Anti-government protests in Thailand reached a head on Tuesday, turning violent outside the country’s parliament in Bangkok.
Inside, lawmakers are considering proposals to amend the constitution, one of the core demands of the nation’s student-led pro-democracy movement.
The movement is calling for the removal of prime minister Prayuth Chan-ocha, a former army ruler, reforms to curb the powers of the monarchy and an end to harassment by authorities.
Pro-democracy protesters at the site were pushed back by police water cannons before they clashed with groups who support the royal family.
Sky News reporter Tony Cheng reports on the ground in Bangkok.
Some of the parliament’s staff are peering through the building’s locked gates at the scene of chaos unfolding just outside.
Anti-government protesters are attempting to topple concrete barriers, removing barbed wire and marching on the parliament building.
But the police are waiting for them.
Jet after jet of high-pressure water is fired through the razor wire to beat them back. Some of the water is laced with tear gas, police say. A cloud of gas now hangs over the area.

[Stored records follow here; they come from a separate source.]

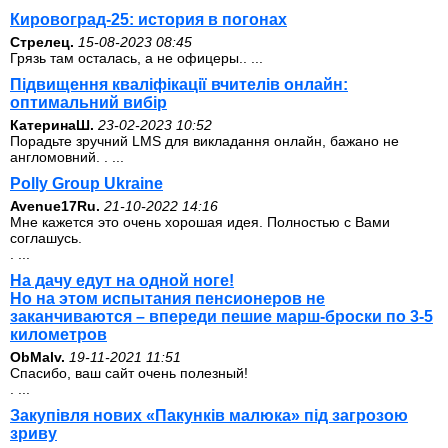
Кировоград-25: история в погонах
Стрелец.
15-08-2023 08:45
Грязь там осталась, а не офицеры.. ...
Підвищення кваліфікації вчителів онлайн:
оптимальний вибір
КатеринаШ.
23-02-2023 10:52
Порадьте зручний LMS для викладання онлайн, бажано не
англомовний. . ...
Polly Group Ukraine
Avenue17Ru.
21-10-2022 14:16
Мне кажется это очень хорошая идея. Полностью с Вами
соглашусь.
. ...
На дачу едут на одной ноге!
Но на этом испытания пенсионеров не
заканчиваются – впереди пешие марш-броски по 3-5
километров
ОbMalv.
19-11-2021 11:51
Спасибо, ваш сайт очень полезный!
. ...
Закупівля нових «Пакунків малюка» під загрозою
зриву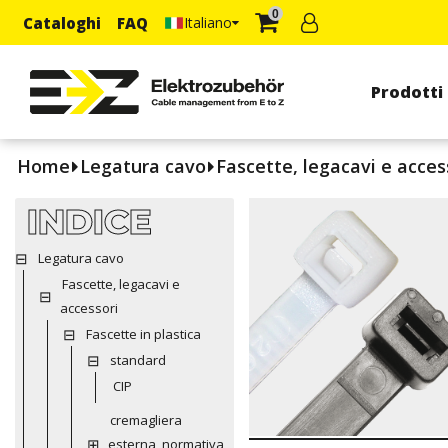
0
Cataloghi
FAQ
Italiano
Prodotti
Home
Legatura cavo
Fascette, legacavi e acces
INDICE
Legatura cavo
Fascette, legacavi e
accessori
Fascette in plastica
standard
CIP
cremagliera
esterna, normativa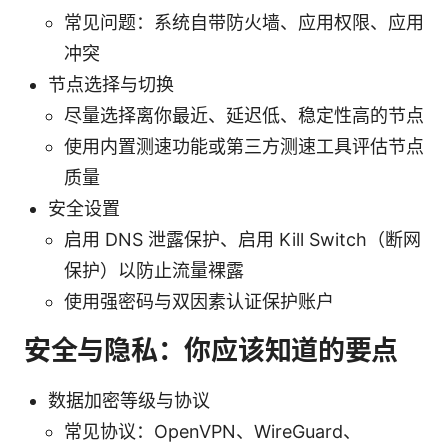
常见问题：系统自带防火墙、应用权限、应用
冲突
节点选择与切换
尽量选择离你最近、延迟低、稳定性高的节点
使用内置测速功能或第三方测速工具评估节点
质量
安全设置
启用 DNS 泄露保护、启用 Kill Switch（断网
保护）以防止流量裸露
使用强密码与双因素认证保护账户
安全与隐私：你应该知道的要点
数据加密等级与协议
常见协议：OpenVPN、WireGuard、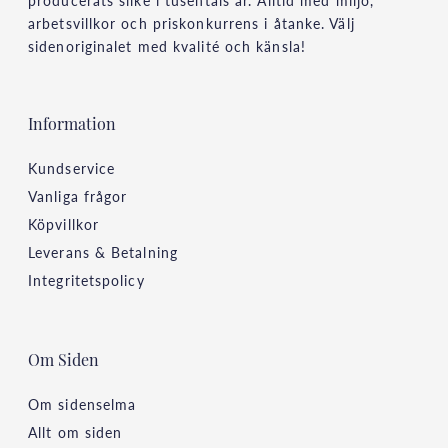
producerats silke i tusentals år. Alltid med miljö,
arbetsvillkor och priskonkurrens i åtanke. Välj
sidenoriginalet med kvalité och känsla!
Information
Kundservice
Vanliga frågor
Köpvillkor
Leverans & Betalning
Integritetspolicy
Om Siden
Om sidenselma
Allt om siden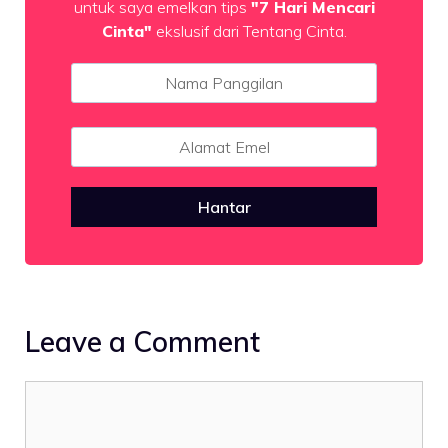
untuk saya emelkan tips
"7 Hari Mencari
Cinta"
ekslusif dari Tentang Cinta.
Hantar
Leave a Comment
Comment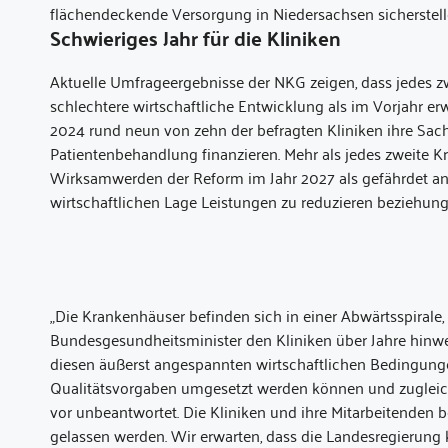
flächendeckende Versorgung in Niedersachsen sicherstelle
Schwieriges Jahr für die Kliniken
Aktuelle Umfrageergebnisse der NKG zeigen, dass jedes z
schlechtere wirtschaftliche Entwicklung als im Vorjahr e
2024 rund neun von zehn der befragten Kliniken ihre Sac
Patientenbehandlung finanzieren. Mehr als jedes zweite Kr
Wirksamwerden der Reform im Jahr 2027 als gefährdet an. 
wirtschaftlichen Lage Leistungen zu reduzieren beziehu
„Die Krankenhäuser befinden sich in einer Abwärtsspirale, 
Bundesgesundheitsminister den Kliniken über Jahre hinweg
diesen äußerst angespannten wirtschaftlichen Bedingungen
Qualitätsvorgaben umgesetzt werden können und zugleich 
vor unbeantwortet. Die Kliniken und ihre Mitarbeitenden be
gelassen werden. Wir erwarten, dass die Landesregierung 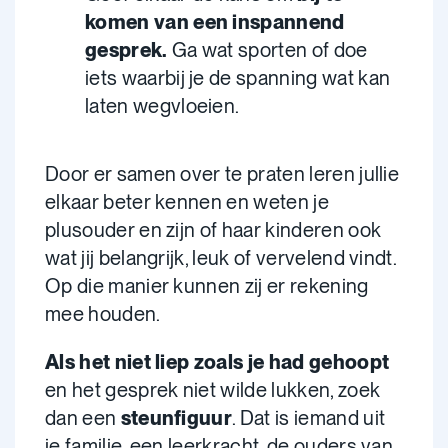
komen van een inspannend
gesprek.
Ga wat sporten of doe
iets waarbij je de spanning wat kan
laten wegvloeien.
Door er samen over te praten leren jullie
elkaar beter kennen en weten je
plusouder en zijn of haar kinderen ook
wat jij belangrijk, leuk of vervelend vindt.
Op die manier kunnen zij er rekening
mee houden.
Als het niet liep zoals je had gehoopt
en het gesprek niet wilde lukken, zoek
dan een
steunfiguur
. Dat is iemand uit
je familie, een leerkracht, de ouders van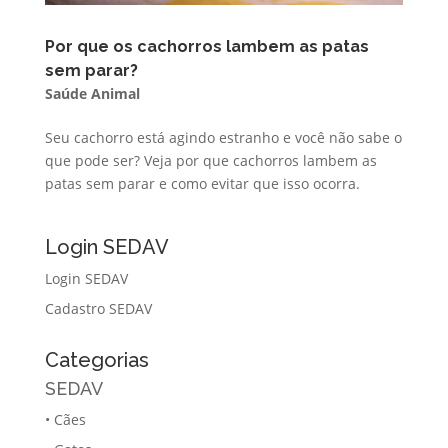
Por que os cachorros lambem as patas
sem parar?
Saúde Animal
Seu cachorro está agindo estranho e você não sabe o
que pode ser? Veja por que cachorros lambem as
patas sem parar e como evitar que isso ocorra.
Login SEDAV
Login SEDAV
Cadastro SEDAV
Categorias
SEDAV
•
Cães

The pro-democracy protesters are hurling a barrage of insults through a loudspeaker, and the occasional bottle of coloured water flies over our heads.
In front of protesters are police armed with rifles and rubber bullets. The protest organisers say the police warned them they may fire. So far, these protests haven’t escalated to this extent.
But a police spokesman told me they will use all the means at their disposal if the protesters don’t back down.
Just behind us, a second protest group has formed.
The group surges forward, and the two lines of riot police before them melt away in their path.
But then they are met by the yellow-shirted royalists.
A police water truck surges through the barriers separating them. It’s the match that ignites 20 minutes of intense fighting as both sides seize whatever comes to hand to launch missiles against the other side.
Paving slabs, bottles and chairs fly, followed by screams, jeers and heckles.
“I’m so disappointed with what the police did to us because it’s not fair,” anti-government protester Khao Poon tells me.
“Between the two (groups) of protesters, yellow shirts and us, they didn’t treat us right. They treated (the royalists) better than us.”
Eventually the royalists retreat, and the anti-government protesters secure the junction.
And now the police are sandwiched between protesters advancing on two sides, with nowhere to retreat but parliament.
The protests, so far largely peaceful, have taken a violent turn.